科学の限界 リチャード・シルベスター

 
リチャード・シルベスターのウェブサイトのエッセイを翻訳して紹介するシリーズの三回目。

== 以下、翻訳 ==

科学、神秘主義、無条件の愛

非二元性というものを認識すると、あるいは同じことだが解放が起こると、人生と呼ばれている何かに関して自ら選択をするような、自律性と責任をもった人間というものが存在していないということが認識される。さらに、すべては無から生じていること、この驚嘆すべき現象世界の中心には空 (くう) があることも認識される。この空は、たとえば仏教や道教やヒンドゥー教のような多くの教えにおいて、そしてキリスト教においてさえ、認識され、伝えられてきた。このことは公然と伝えられることもあった。そして、時にはこっそりと伝えられることもあった。それは、聖職者たちが恐るべき権力を振り回したために、このことについて語ることが非常に危険だった時代がかつて何度もあったからだ。しかし今日では、これまでなかったような現象が見られる。選択ができるような人間は存在しておらず、すべては空から生じるという見解は、いまや科学によって裏付けられるようになっている。

神経科学の進展によって、私たちの経験の中心に、統合され自立している人間が存在していることはありえない、ということがはっきりと示唆されている。そのため、多くの心理学者が、自由意志というものは幻想だということを認めている。量子物理学者によると、この世界では、物質の最も微小な要素は崩壊して単なる振動するエネルギーに変わってしまい、すべてのものは、言ってみれば、音から出現する。ヨガの教えでは、根源的なマントラである「オウム」が、宇宙の最も初めに現れた原初の振動であるといわれている。はじめにことばありき、そしてそのことばはオウムだったと。

とは言え、このように科学と神秘主義が歩み寄っているとしても、唯物的な科学の視点と、意識の本質に関する非二元の視点は同じものではない。科学においては物質が主要な関心であり、意識は付随的な副産物か、あるいは物質の「創発特性」であるとされる。科学では、人間は物質的な構造物であり、意識はそこから偶然出現したとされる。脳の細胞、ニューロン、化学物質、電気インパルスといった構造が次第に複雑になるにつれ、意識が出現したのだと。だが、解放において、存在するのは意識だけだということが認識される。それは、存在するのは空だけであり、そこから物質的な現象を含むすべての現象が生じているという認識と同じである。しかし、科学がこれを発見することは決してないだろう。このことは、人間が脱落したときに起こる直接的な認識によってしか発見され得ない。

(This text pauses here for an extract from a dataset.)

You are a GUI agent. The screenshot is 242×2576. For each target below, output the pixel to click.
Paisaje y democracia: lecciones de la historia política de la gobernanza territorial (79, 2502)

そしてまた、科学はその方法ゆえに、空の究極の性質が無条件の愛であることを理解することもできないのだ。

== 翻訳は以上 ==

と訳してみると、リチャードの魅力がこのエッセイではあまり感じられないような気がする。

トニーも結構そうなのだが、最近の科学的な発見が、非二元の伝統的な理解を裏付けつつある、ということを嬉しそうに話す。僕としては、科学が追いつこうがなんだろうが、それはどちらでもいい気がする。平成の吉永小百合と言われても、はて?となってしまうような感じに近い。

戦後の科学の発展期に人生の大部分の過ごした人たちに特有の科学幻想のせいかな、などと勝手に思いながら、これを読んだ。このシリーズは次が最後。